The examiner, or Bunam, stopped before the king and bowed. The women, too, bowed. Small signs passed between them and the king’s wives and concubines, or whatever their classification was, while the examiner addressed Dahfu. He pointed his index finger upward near his ear like a starter’s pistol, bending often and stiffly from the waist. He spoke rapidly but with regularity, and seemed to know his mind very well, and when he had finished he bowed his head again and bent his eyes on me sternly as before, with a world of significance. The veins in his forehead were very heavy.

Dahfu turned to me in his gaudy hammock. In his fingers he still held the ribbons tied to the skull.

“The view of the Bunam is you have been expected. Also you came in time …”
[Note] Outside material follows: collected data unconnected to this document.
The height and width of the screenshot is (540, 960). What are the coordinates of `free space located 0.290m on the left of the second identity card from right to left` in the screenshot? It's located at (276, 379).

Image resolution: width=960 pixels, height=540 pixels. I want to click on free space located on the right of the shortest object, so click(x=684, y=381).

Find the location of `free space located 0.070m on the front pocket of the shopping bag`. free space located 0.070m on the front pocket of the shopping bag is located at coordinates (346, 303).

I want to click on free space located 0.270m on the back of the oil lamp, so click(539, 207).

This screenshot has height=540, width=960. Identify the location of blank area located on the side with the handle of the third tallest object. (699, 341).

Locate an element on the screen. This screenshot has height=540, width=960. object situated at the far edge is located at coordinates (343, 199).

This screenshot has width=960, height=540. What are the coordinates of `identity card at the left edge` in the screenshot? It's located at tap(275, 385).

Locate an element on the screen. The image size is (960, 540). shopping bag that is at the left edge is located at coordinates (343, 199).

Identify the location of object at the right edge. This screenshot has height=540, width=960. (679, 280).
“Your Highness, as to that … who can say? If you think the omens are good, I’ll go along with you. Listen, Your Highness, I look like a bruiser, and I am gifted in strange ways, mostly physical; but also I am very sensitive. A while back you said something to me about envy and I must admit you kind of hurt my feelings. That’s like a poem I once read called, ‘Written in Prison.’ I can’t remember it all, but part of it goes, ‘I envy e’en the fly its gleams of joy, in the green woods’ and it ends, ‘The fly I envy settling in the sun on the green leaf and wish my goal was won.’ Now, King, you know as well as I do what goal I’m talking about. Now, Your Highness, I really do not wish to live by any law of decay. Just tell me, how long has the world got to be like this? Why should there be no hope for suffering? It so happens that I believe something can be done, and this is why I rushed out into the world as you have noted. All kinds of motives behind this. There’s my wife, Lily, and then there are the children-you must have quite a few of them yourself, so maybe you’ll understand how I feel.. ”
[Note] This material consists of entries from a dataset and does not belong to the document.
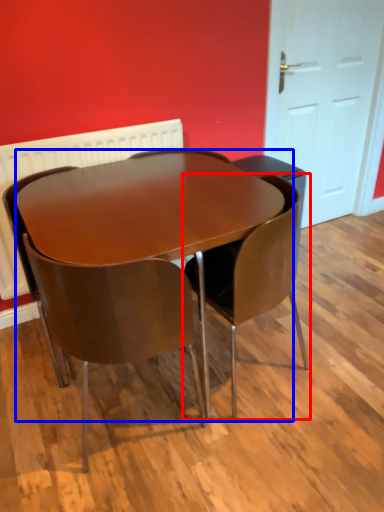 Question: Among these objects, which one is nearest to the camera, chair (highlighted by a red box) or table (highlighted by a blue box)?

Choices:
 (A) chair
 (B) table

Answer: (B) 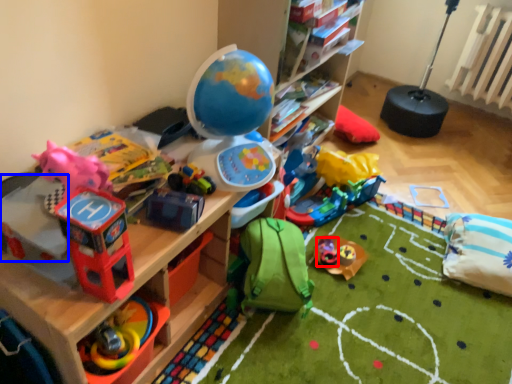 Question: Which of the following is the closest to the observer, toy (highlighted by a red box) or toy (highlighted by a blue box)?

Choices:
 (A) toy
 (B) toy

Answer: (B) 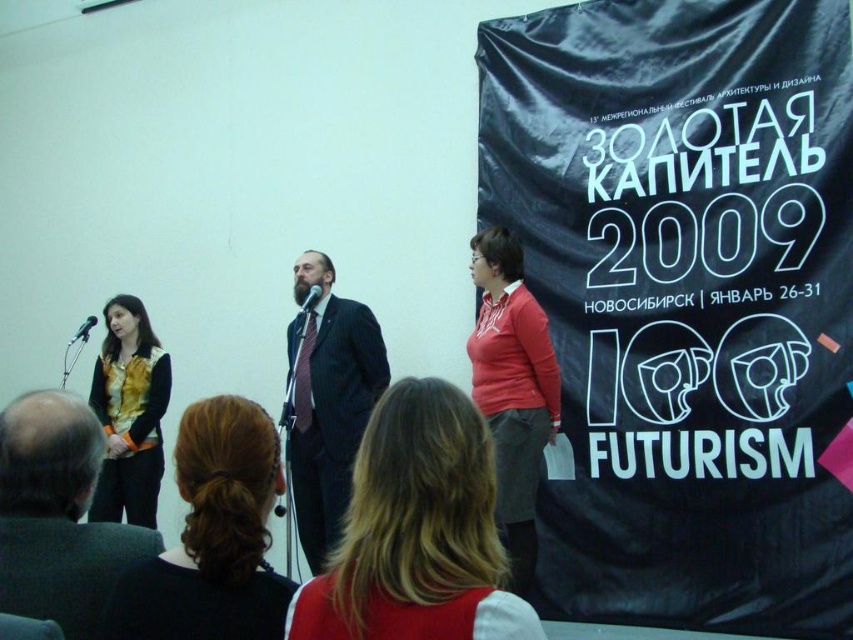 You are an attendee at the event and want to take a photo of the speaker wearing the matte black suit at center without the black metallic microphone at center blocking the view. Is this possible based on their positions?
I read sympathy in his face, and I wiped myself with my Woolworth bandanna. My nose, independently, itched within, and seemingly there was nothing I could do for it.

“Truly I regret if I wounded you,” he said.

“Well, that’s all right. I’m a pretty good judge of men and you are a fine one. And from you I can take it. Besides, truth is truth. Confidentially, I have envied flies, too. All the more reason to crash out of prison. Right? If I had the mental constitution to live inside the nutshell and think myself the king of infinite space, that would be just fine. But that’s not how I am. King, I am a Becomer. Now you see your situation is different. You are a Be-er. I’ve just got to stop Becoming. Jesus Christ, when am I going to Be? I have waited a hell of a long time. I suppose I should be more patient, but for God’s sake, Your Highness, you’ve got to understand what it’s like with me. So I am asking you. You’ve got to let me out there. Why it is, I can’t say, but I feel called upon to do it, and this may be my main chance.” And I spoke to the examiner, who stood in his leopard mantle and cuffs, holding up the bone rod, and said, “Excuse me, sir.” I held out a few fingers to him and said, “I will be with you soon.” In the heat of my body and fever of mind I couldn’t speak with any restraint whatever and I said, “King, I’m going to give you the straight poop about myself, as straight as I can make it. Every man born has to carry his life to a certain depth-or else! Well, King, I’m beginning to see my depth. You wouldn’t expect me to back away now, would you?”